En la tarde del día de San Antón esta piedra servía como tobogán a los chicos del pueblo que, de mano de sus abuelos, acudían al lugar a probar la 'cata' de longaniza

En el término de Valseca, cerca del pueblo, en el lado izquierdo del antiguo camino a Bernuy de Porreros existe un paraje que se denomina ‘El Berrocal’. Como sembrados al azar, diseminados, existen unos bolos de piedra de granito de diferentes formas y tamaños que dan al paisaje una fisonomía peculiar.

Uno de estos bloques grisáceos, el mayor quizás, adopta la forma de un plano inclinado por cuya hipotenusa es fácil deslizarse arrastrando el trasero con solo dejarse llevar por la gravedad. Se le conoce como –Peña rodadera–.

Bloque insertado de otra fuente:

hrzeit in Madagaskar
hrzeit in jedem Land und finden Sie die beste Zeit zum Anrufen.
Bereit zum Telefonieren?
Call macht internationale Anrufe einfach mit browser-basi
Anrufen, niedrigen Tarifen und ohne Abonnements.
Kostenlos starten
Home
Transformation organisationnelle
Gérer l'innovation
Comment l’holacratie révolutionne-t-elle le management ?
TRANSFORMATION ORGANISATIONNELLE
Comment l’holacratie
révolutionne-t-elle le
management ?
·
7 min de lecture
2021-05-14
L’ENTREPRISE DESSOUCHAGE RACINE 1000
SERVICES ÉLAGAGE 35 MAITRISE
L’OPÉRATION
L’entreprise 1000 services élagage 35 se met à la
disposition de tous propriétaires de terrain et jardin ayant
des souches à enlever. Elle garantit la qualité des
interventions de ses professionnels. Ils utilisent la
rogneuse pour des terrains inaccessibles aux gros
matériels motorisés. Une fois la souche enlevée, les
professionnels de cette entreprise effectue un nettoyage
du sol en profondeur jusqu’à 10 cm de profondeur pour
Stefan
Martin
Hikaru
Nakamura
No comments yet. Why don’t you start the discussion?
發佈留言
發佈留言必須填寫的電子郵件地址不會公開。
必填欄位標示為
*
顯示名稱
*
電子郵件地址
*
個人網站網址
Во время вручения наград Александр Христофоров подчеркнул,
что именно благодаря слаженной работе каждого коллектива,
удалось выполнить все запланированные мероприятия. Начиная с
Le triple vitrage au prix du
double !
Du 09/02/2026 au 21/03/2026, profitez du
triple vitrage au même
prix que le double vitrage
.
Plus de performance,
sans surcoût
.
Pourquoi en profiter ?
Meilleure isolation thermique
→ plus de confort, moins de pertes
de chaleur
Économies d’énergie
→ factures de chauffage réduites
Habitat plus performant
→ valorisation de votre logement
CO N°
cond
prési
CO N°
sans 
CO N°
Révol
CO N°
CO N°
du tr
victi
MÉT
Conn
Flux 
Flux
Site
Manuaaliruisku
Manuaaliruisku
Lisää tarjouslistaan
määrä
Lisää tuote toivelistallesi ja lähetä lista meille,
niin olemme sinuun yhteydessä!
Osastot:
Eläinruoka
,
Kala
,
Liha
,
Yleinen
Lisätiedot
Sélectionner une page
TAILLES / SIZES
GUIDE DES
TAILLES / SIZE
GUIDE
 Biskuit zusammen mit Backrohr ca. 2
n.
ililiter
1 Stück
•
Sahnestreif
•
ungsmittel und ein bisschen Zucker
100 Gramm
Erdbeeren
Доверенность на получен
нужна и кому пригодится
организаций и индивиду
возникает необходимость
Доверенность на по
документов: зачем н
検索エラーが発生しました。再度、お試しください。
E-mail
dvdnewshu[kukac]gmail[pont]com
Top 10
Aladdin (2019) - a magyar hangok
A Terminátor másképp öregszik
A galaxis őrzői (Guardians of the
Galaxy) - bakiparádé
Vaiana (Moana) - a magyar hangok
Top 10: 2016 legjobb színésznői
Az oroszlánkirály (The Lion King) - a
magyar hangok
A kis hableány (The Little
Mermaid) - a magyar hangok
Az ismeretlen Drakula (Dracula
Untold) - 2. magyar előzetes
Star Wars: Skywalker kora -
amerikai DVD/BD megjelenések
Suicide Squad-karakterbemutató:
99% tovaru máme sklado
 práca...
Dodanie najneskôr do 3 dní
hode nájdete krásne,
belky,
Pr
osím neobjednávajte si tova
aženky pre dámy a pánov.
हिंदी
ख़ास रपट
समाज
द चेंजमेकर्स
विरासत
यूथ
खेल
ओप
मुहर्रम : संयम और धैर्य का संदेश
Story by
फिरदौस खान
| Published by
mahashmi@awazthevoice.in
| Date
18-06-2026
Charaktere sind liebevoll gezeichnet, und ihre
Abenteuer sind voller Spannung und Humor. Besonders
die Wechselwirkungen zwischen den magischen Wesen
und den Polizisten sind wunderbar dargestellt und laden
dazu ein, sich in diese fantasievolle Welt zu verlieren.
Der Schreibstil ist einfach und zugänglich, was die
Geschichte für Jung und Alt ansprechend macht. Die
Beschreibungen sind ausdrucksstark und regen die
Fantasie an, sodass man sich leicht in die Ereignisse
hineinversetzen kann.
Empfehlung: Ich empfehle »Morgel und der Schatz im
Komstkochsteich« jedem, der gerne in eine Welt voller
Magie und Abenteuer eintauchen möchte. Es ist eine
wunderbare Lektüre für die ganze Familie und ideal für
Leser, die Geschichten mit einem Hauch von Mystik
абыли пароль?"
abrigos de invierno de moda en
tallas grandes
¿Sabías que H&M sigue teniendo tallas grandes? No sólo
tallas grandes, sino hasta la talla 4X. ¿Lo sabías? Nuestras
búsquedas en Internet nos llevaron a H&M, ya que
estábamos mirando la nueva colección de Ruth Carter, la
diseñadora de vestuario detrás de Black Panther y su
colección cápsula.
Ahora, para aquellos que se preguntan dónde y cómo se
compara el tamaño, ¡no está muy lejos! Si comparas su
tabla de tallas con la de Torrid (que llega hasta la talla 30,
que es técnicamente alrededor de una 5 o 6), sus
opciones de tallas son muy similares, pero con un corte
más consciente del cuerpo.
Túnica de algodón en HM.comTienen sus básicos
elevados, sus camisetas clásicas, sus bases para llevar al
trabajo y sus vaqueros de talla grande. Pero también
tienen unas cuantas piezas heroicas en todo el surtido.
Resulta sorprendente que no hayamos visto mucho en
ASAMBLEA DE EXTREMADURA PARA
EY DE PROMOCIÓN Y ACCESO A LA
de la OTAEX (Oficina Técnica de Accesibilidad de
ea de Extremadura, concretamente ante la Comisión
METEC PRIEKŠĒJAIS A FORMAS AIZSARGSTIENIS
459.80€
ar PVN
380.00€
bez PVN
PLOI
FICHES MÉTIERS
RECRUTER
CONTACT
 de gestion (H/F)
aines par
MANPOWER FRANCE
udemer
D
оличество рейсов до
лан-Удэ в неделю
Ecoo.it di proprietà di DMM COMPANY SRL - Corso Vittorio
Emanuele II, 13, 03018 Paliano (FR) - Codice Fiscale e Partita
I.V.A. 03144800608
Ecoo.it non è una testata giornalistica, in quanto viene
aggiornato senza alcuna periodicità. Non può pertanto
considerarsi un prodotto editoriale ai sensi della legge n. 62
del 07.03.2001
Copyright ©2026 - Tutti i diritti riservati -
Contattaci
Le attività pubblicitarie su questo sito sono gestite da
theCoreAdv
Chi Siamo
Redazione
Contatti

Todos los años, el día de San Antón, era costumbre que los abuelos acompañasen a sus nietos a deslizarse a dicha peña; bien andando o en algunos casos a lomos de un borriquillo. Y por tradición, de merienda se llevaba la ‘cata’. La cata era un sobrante de completar la última tripa de longaniza cuando se –llenaba– la carne triturada de la matanza. Era pequeñita y se ataba por ambos extremos; después se colgaba, curvada, en los tenderetes de orear la matanza que cada familia tenía en su casa. El nombre de cata se debía a que servía para conocer –catar– el grado de curación del resto de longaniza, sin necesidad de encentar una sarta entera.

Pues eso, con la cata en un talego de trapo, una rebanada de pan de hogaza, algún torrezno y vino de cosecha aguado, junto a sus abuelos o parientes, en jolgorio, se iba la tarde del día de San Antón a disfrutar de la Peña rodadera. Eso sí, a sabiendas de que la parte trasera del pantalón corto terminaría algo más que desgastada.

Y así, guardando cola para deslizarse desde lo alto de la peña y respetando las costumbres de ‘mayores quitan a menores’ se pasaba una tarde muy agradable. La merienda daba fin a esta ancestral tradición; y no faltaban anécdotas que después se recordaban todo el año.